Anyway, I was a huge fan of the Phenom II series. Then the Sandy Bridge came and I was highly impressed. Guess, if there is a bug there, it's a huge problem, so the performance improvement is hampered.
 

thatoneguy

Joined Feb 19, 2009
6,359
That and the fact that bid daddy IBM forced Intel to cross-license the chips to AMD so they could second source CPUs for the original PC.

http://www.cpu-world.com/CPUs/8088/MANUF-AMD.html
That is what got them into the game.

The pentium bug got them propelled to "mainstream"

Then being the first with dual core cpus and 64 bit cpus has them where they are.

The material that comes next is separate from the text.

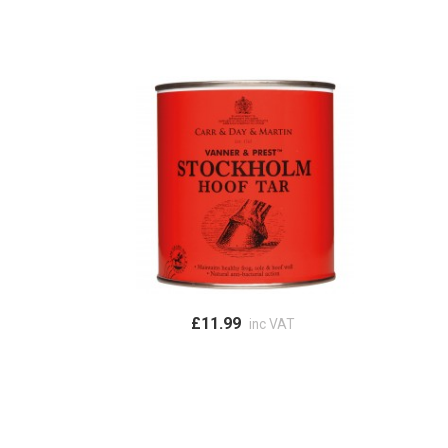
£11.99
inc VAT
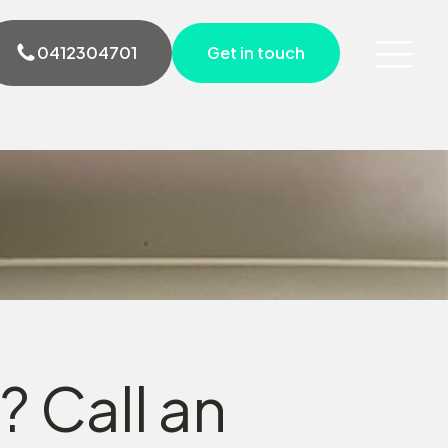
0412304701
Get in touch
? Call an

Both AMD and Intel are essentially "stuck" at the 3.5GHz limit right now, which is why only extra cores have been added, and no new/higher clocked processors have come about. The focus has switched more on the chipset, for more memory and peripheral bandwidth.
 

Thread Starter

nsaspook

Joined Aug 27, 2009
13,265
The FP bug was way overblown. The F00F bug was a lot worse at the OS level.
http://www.rcollins.org/Errata/Dec97/F00FBug.html

I would say that 3.5GHz is the limit at which they can get good yields with the current process tools. They both have designs that will go much faster but can only build them on a wafer to wafer basis in an R&D fab now. In a few years Intel's new fabs should be able to mass produce them.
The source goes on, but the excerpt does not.